CS 111

Lecture #1 Scribe Notes for 1/7/08

by David Chien, Sylvano Doddick, Justin Chun Chuen Yu


Professor: Paul Eggert
                OH: M 12:00 - 1:00 p.m., W 2:00 - 3:00 p.m.
                Boelter Hall 4532J;
                Email: eggert@cs.ucla.edu
TA: Donald Lam
                OH: T 9:30-10:30 a.m., R 9:30 - 10:30 a.m.
                Boelter Hall 4428;
                Email: donaldl@cs.ucla.edu
TA: Ian Ku
                OH: T 1:30 - 2:30 p.m., R 3:30 - 4:30 p.m.
                Boelter Hall 4428;
                Email: ianku@cs.ucla.edu

Website for Submitting Assignments:
                            http://courseweb.seas.ucla.edu
Supplementary Course Websites:
                            http://www.cs.ucla.edu/classes/winter08/cs111/
                            http://www.read.cs.ucla.edu/111/

Pre-requisites: CS 32, CS 33
Helpful to know: Computer Architecture CS 151, Programming Languages CS 131, Networking CS 118

Hours/Week

Nominal

In Reality

Lecture  

4

3.5

Lab Discussion 

2

1.5

Outside Study

6

6-20


Read for Next Lecture: Chapters 1-2 of Saltzer & Kaashoek.

Class Format:
  • 17 Lectures
  • 1 Midterm  2/11, 100 Minutes, Open Book/Notes
  • 1 Final   3/17, 180 Minutes, Open Book/Notes
  • 4 Labs   (Work in groups of 2)
    • Lab 1a Write a Shell Due 1/15
    • Lab 1b Write a Shell Due 1/25
    • Lab 2 Kernel Hacking Due 2/11
    • Lab 3 File System Due 2/27
    • Lab 4 Prototype? Due 3/13
    • 2 Minilabs  (Work individually) - Smaller/Small OSes
  • 1 Design Problem Oral Presentation and Written Report Required
       Negotiate with TA, Group Assignment
  • Scribe Notes
  • 1 Page Research Summary Paper at end of class

We will be programming in C;
Textbook/Course Reader can be purchased at 1137 Westwood Blvd for $20;

Grading:  1/3 Labs (Evenly Distributed)
       1/3 Exams (20% Final, 13.333% Midterm)
       1/3 Everything Else (Minilabs, reports, scribe notes, other)

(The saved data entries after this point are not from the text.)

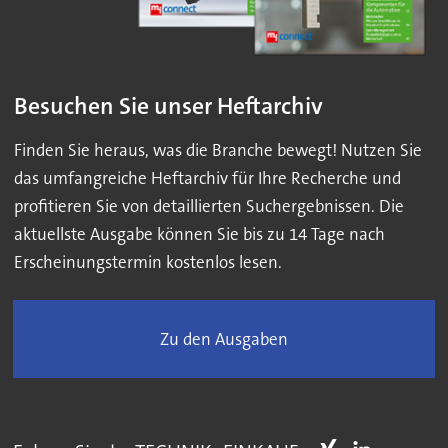
Besuchen Sie unser Heftarchiv
Finden Sie heraus, was die Branche bewegt! Nutzen Sie
das umfangreiche Heftarchiv für Ihre Recherche und
profitieren Sie von detaillierten Suchergebnissen. Die
aktuellste Ausgabe können Sie bis zu 14 Tage nach
Erscheinungstermin kostenlos lesen.
Zu den Ausgaben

Lateness Penalty:  One letter grade per day late.
   3 free late days for whole quarter.
   No work accepted after last day of discussion.
   Assignments are due 23:59:59 on the due date.

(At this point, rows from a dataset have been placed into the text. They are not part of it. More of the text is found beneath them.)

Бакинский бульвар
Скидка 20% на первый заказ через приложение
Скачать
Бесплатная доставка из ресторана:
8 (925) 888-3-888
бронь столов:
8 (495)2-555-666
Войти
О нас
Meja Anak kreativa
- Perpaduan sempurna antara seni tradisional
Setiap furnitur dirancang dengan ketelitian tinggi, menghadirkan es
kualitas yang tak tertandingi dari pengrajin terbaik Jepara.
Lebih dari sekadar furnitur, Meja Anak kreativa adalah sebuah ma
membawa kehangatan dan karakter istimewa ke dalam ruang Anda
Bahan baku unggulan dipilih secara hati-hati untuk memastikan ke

The textbook is about Computer Systems.
The course is about Operating Systems.
The common word in both is Systems!!!






WHAT IS A SYSTEM (Our Class Brainstorm Definition)?
   - Different parts composed into a while to accomplish a goal?

Oxford English Dictionary (OED) of 1928's Definition of a System:
   - An organized or connected group of objects; A set of principles, etc.; a scheme, method;
   - Originated from Greek word which means organized whole, government, constitution, a body of men or animals, musical interval, group of connected verses in a poem; the root of the wokd means to "setup with;"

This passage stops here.